*PROBLEM TO SOLVE*.
I need each line of the entries below that includes the string "search".

BEGIN DATA SUPPLIED

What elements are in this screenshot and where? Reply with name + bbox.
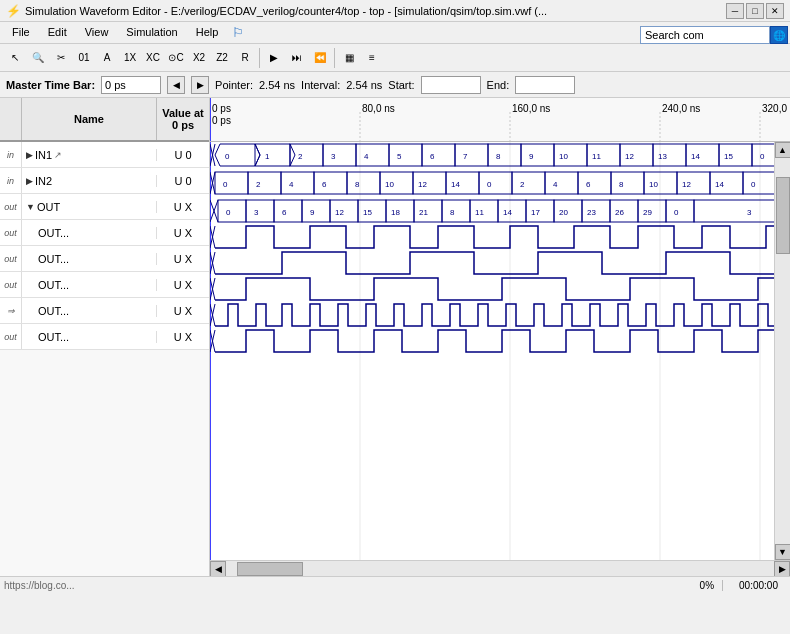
next-time-button[interactable]: ▶ <box>191 76 209 94</box>
signal-row-out4[interactable]: out OUT... U X <box>0 324 209 350</box>
svg-text:6: 6 <box>430 152 435 161</box>
svg-text:2: 2 <box>298 152 303 161</box>
end-label: End: <box>487 79 510 91</box>
out-label: OUT <box>37 201 60 213</box>
end-input[interactable] <box>515 76 575 94</box>
pointer-label: Pointer: <box>215 79 253 91</box>
vertical-scrollbar[interactable]: ▲ ▼ <box>774 142 790 560</box>
out1-value-cell: U X <box>157 253 209 265</box>
vscroll-thumb[interactable] <box>776 177 790 254</box>
in1-expand[interactable]: ▶ <box>26 150 33 160</box>
count-hex-button[interactable]: A <box>96 47 118 69</box>
title-bar: ⚡ Simulation Waveform Editor - E:/verilo… <box>0 0 790 22</box>
svg-marker-20 <box>255 144 290 166</box>
out-expand[interactable]: ▼ <box>26 202 35 212</box>
svg-text:26: 26 <box>615 208 624 217</box>
out0-waveform <box>210 226 774 248</box>
count-z-button[interactable]: Z2 <box>211 47 233 69</box>
svg-text:23: 23 <box>587 208 596 217</box>
vscroll-track <box>775 158 791 544</box>
maximize-button[interactable]: □ <box>746 3 764 19</box>
signal-row-out1[interactable]: out OUT... U X <box>0 246 209 272</box>
out0-icon-cell: out <box>0 220 22 245</box>
icon-col-header <box>0 98 22 140</box>
minimize-button[interactable]: ─ <box>726 3 744 19</box>
count-x-button[interactable]: X2 <box>188 47 210 69</box>
out3-value-cell: U X <box>157 305 209 317</box>
signal-row-out2[interactable]: out OUT... U X <box>0 272 209 298</box>
in2-expand[interactable]: ▶ <box>26 176 33 186</box>
search-globe-button[interactable]: 🌐 <box>770 26 788 44</box>
signal-row-in1[interactable]: in ▶ IN1 ↗ U 0 <box>0 142 209 168</box>
menu-help[interactable]: Help <box>188 24 227 40</box>
menu-file[interactable]: File <box>4 24 38 40</box>
count-inv-button[interactable]: XC <box>142 47 164 69</box>
svg-text:1: 1 <box>265 152 270 161</box>
out0-value-cell: U X <box>157 227 209 239</box>
svg-text:320,0 ns: 320,0 ns <box>762 103 790 114</box>
scroll-right-button[interactable]: ▶ <box>774 561 790 577</box>
menu-edit[interactable]: Edit <box>40 24 75 40</box>
svg-text:12: 12 <box>418 180 427 189</box>
svg-text:29: 29 <box>643 208 652 217</box>
svg-text:10: 10 <box>649 180 658 189</box>
svg-rect-63 <box>248 172 281 194</box>
signal-row-out3[interactable]: ⇒ OUT... U X <box>0 298 209 324</box>
zoom-in-button[interactable]: 🔍 <box>27 47 49 69</box>
hscroll-thumb[interactable] <box>237 562 303 576</box>
out4-value-cell: U X <box>157 331 209 343</box>
interval-value: 2.54 ns <box>346 79 382 91</box>
window-title: Simulation Waveform Editor - E:/verilog/… <box>25 5 726 17</box>
master-time-input[interactable] <box>101 76 161 94</box>
rewind-button[interactable]: ⏪ <box>309 47 331 69</box>
pointer-tool-button[interactable]: ↖ <box>4 47 26 69</box>
svg-text:0: 0 <box>226 208 231 217</box>
out3-icon-cell: ⇒ <box>0 298 22 323</box>
svg-rect-83 <box>578 172 611 194</box>
start-input[interactable] <box>421 76 481 94</box>
in2-name-cell: ▶ IN2 <box>22 175 157 187</box>
count-clk-button[interactable]: ⊙C <box>165 47 187 69</box>
svg-text:0 ps: 0 ps <box>212 115 231 126</box>
step-button[interactable]: ⏭ <box>286 47 308 69</box>
bus-button[interactable]: ≡ <box>361 47 383 69</box>
rand-button[interactable]: R <box>234 47 256 69</box>
svg-text:0 ps: 0 ps <box>212 103 231 114</box>
out2-name-cell: OUT... <box>22 279 157 291</box>
scroll-left-button[interactable]: ◀ <box>210 561 226 577</box>
svg-rect-115 <box>442 200 470 222</box>
signal-row-in2[interactable]: in ▶ IN2 U 0 <box>0 168 209 194</box>
signal-row-out[interactable]: out ▼ OUT U X <box>0 194 209 220</box>
svg-line-22 <box>255 155 260 166</box>
cut-button[interactable]: ✂ <box>50 47 72 69</box>
status-zoom: 0% <box>692 580 723 591</box>
horizontal-scrollbar[interactable]: ◀ ▶ <box>210 560 790 576</box>
signal-row-out0[interactable]: out OUT... U X <box>0 220 209 246</box>
out2-icon-cell: out <box>0 272 22 297</box>
menu-view[interactable]: View <box>77 24 117 40</box>
scroll-down-button[interactable]: ▼ <box>775 544 791 560</box>
grid-button[interactable]: ▦ <box>338 47 360 69</box>
svg-text:6: 6 <box>322 180 327 189</box>
prev-time-button[interactable]: ◀ <box>167 76 185 94</box>
svg-text:4: 4 <box>553 180 558 189</box>
out-icon-cell: out <box>0 194 22 219</box>
master-time-bar: Master Time Bar: ◀ ▶ Pointer: 2.54 ns In… <box>0 72 790 98</box>
count-button[interactable]: 01 <box>73 47 95 69</box>
master-bar-label: Master Time Bar: <box>6 79 95 91</box>
close-button[interactable]: ✕ <box>766 3 784 19</box>
out0-name-cell: OUT... <box>22 227 157 239</box>
scroll-up-button[interactable]: ▲ <box>775 142 791 158</box>
status-url: https://blog.co... <box>4 580 684 591</box>
play-button[interactable]: ▶ <box>263 47 285 69</box>
count-val-button[interactable]: 1X <box>119 47 141 69</box>
svg-text:0: 0 <box>223 180 228 189</box>
svg-text:15: 15 <box>363 208 372 217</box>
svg-rect-37 <box>455 144 488 166</box>
out4-icon-cell: out <box>0 324 22 349</box>
search-input[interactable] <box>640 26 770 44</box>
start-label: Start: <box>388 79 414 91</box>
svg-text:0: 0 <box>225 152 230 161</box>
out4-name-cell: OUT... <box>22 331 157 343</box>
menu-simulation[interactable]: Simulation <box>118 24 185 40</box>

END DATA SUPPLIED

*OUTPUT FOR THIS EXERCISE*.
search-globe-button[interactable]: 🌐 <box>770 26 788 44</box>
search-input[interactable] <box>640 26 770 44</box>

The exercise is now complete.